Tips and Tricks

This section contains a number of tips to optimise Go code.

Reduce allocations

Make sure your APIs allow the caller to reduce the amount of garbage generated.

Consider these two Read methods

func (r *Reader) Read() ([]byte, error)
func (r *Reader) Read(buf []byte) (int, error)

The first Read method takes no arguments and returns some data as a []byte. The second takes a []byte buffer and returns the amount of bytes read.

The first Read method will always allocate a buffer, putting pressure on the GC. The second fills the buffer it was given.

Exercise: Can you name examples in the std lib which follow this pattern?

strings vs []bytes

In Go string values are immutable, []byte are mutable.

Most programs prefer to work string, but most IO is done with []byte.

Avoid []byte to string conversions wherever possible, this normally means picking one representation, either a string or a []byte for a value. Often this will be []byte if you read the data from the network or disk.

The bytes package contains many of the same operations— Split, Compare, HasPrefix, Trim, etc—as the strings package.

Under the hood strings uses same assembly primitives as the bytes package.

Using []byte as a map key

It is very common to use a string as a map key, but often you have a []byte.

The compiler implements a specific optimisation for this case

var m map[string]string
v, ok := m[string(bytes)]

This will avoid the conversion of the byte slice to a string for the map lookup.
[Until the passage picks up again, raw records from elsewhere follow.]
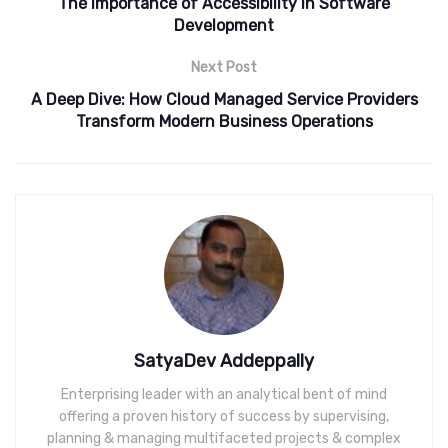
The Importance of Accessibility in Software
Development
Next Post
A Deep Dive: How Cloud Managed Service Providers
Transform Modern Business Operations
SatyaDev Addeppally
Enterprising leader with an analytical bent of mind
offering a proven history of success by supervising,
planning & managing multifaceted projects & complex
This is very specific, it won't work if you do something like

key := string(bytes)
val, ok := m[key]

Optimise string concatenation

Go strings are immutable. Concatenating two strings generates a third. Which of the following is fastest?

s := request.ID
s += " " + client.Addr().String()
s += " " + time.Now().String()
r = s

var b bytes.Buffer
fmt.Fprintf(&b, "%s %v %v", request.ID, client.Addr(), time.Now())
r = b.String()

r = fmt.Sprintf("%s %v %v", request.ID, client.Addr(), time.Now())

b := make([]byte, 0, 40)
b = append(b, request.ID...)
b = append(b, ' ')
b = append(b, client.Addr().String()...)
b = append(b, ' ')
b = time.Now().AppendFormat(b, "2006-01-02 15:04:05.999999999 -0700 MST")
r = string(b)

% go test -bench=. ./examples/concat/

Bonus question: All four benchmarks got slower from Go 1.10 to Go 1.11 on this Mac. Any ideas why?

Preallocate slices if the length is known

Append is convenient, but wasteful.

Slices grow by doubling up to 1024 elements, then by approximately 25% after that. What is the capacity of b after we append one more item to it?

func main() {
        b := make([]int, 1024)
        b = append(b, 99)
        fmt.Println("len:", len(b), "cap:", cap(b))
}

If you use the append pattern you could be copying a lot of data and creating a lot of garbage.

If know know the length of the slice beforehand, then pre-allocate the target to avoid copying and to make sure the target is exactly the right size.

Before:

var s []string
for _, v := range fn() {
        s = append(s, v)
}
return s

After:

vals := fn()
s := make([]string, len(vals))
for i, v := range vals {
        s[i] = v
}
return s

Exercise: write a benchmark to see which is faster.

Goroutines

The key feature of Go that makes it a great fit for modern hardware are goroutines. Goroutines are so easy to use, and so cheap to create, you could think of them as almost free.

The Go runtime has been written for programs with tens of thousands of goroutines as the norm, hundreds of thousands are not unexpected.

However, each goroutine does consume a minimum amount of memory for the goroutine's stack which is currently at least 2k.

2048 * 1,000,000 goroutines == 2GB of memory, and they haven't done anything yet.

Maybe this is a lot, maybe it isn't, given the other consumers of memory in your application.

Know when a goroutine is going to stop

Goroutines are cheap to start and cheap to run, but they do have a finite cost in terms of memory footprint; you cannot create an infinite number of them.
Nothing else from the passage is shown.